The Mohawk Valley’s resources, geography and trade routes have historically attracted those with a quest to shape and develop thriving communities. The native peoples of the Iroquois’ Oneida Nation cultivated and stewarded the land for centuries before the first Europeans arrived.  To their legacy layers of narratives and histories were added creating the ever-evolving cultural tapestry for which Utica and the Mohawk Valley are known

 Non-native settlers found new lives in the region when they began arriving in the last decades of the 18th- century. Immigrants from western Germany were followed by early waves of Irish drawn to canal and railroad building jobs. Greater numbers of immigrants followed seeking their livelihood in an area ideally situated to industry, trade and regional inter commerce.   During the Civil War era escaping slaves from the South found their way to Utica via the Underground Railroad.  Welsh immigrants, drawn to the area’s fertile and affordable land,  carved out agricultural enclaves and established Utica as America’s center of Welsh book publishing.  Immigrants from Germany and Austria became Utica’s skilled craftsman or set to work in its textile and woolen mills. They joined immigrants from Southern Italy, Poland, Ukraine, Russia, Germany and Lebanon who set about creating neighborhoods, churches, temples, businesses and social and civic enterprises supporting their communities and integrating them into American life.   All faced struggles and challenges with language and cultural assimilation, displacement, negative stereotyping, bias and often marginalization and racism due to their “otherness.”   In spite of these challenges, Utica’s immigrant population is responsible for shaping making it the diverse city it is.

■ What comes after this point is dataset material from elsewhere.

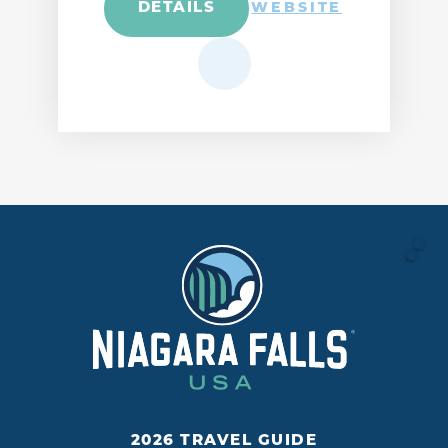
DETAILS
WEBSITE
2026 TRAVEL GUIDE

Since the late 1970s, Utica’s neighborhoods have been culturally transforming to include residences, businesses, mosques and temples created by refugees who have fled conflicts in the Balkans, South-East Asia and Sub-Saharan Africa.  In 2005, the United Nations High Commissioner for Refugees Magazine– REFUGEES– deemed Utica “The Town that Loves Refugees”.  Many Uticans feel the city’s future revival, and its continued population growth, will be directly attributable to its expanding refugee community.  It is this same population of refugees that is in particular need of sacred green spaces offering individual and community renewal, regeneration and reconciliation.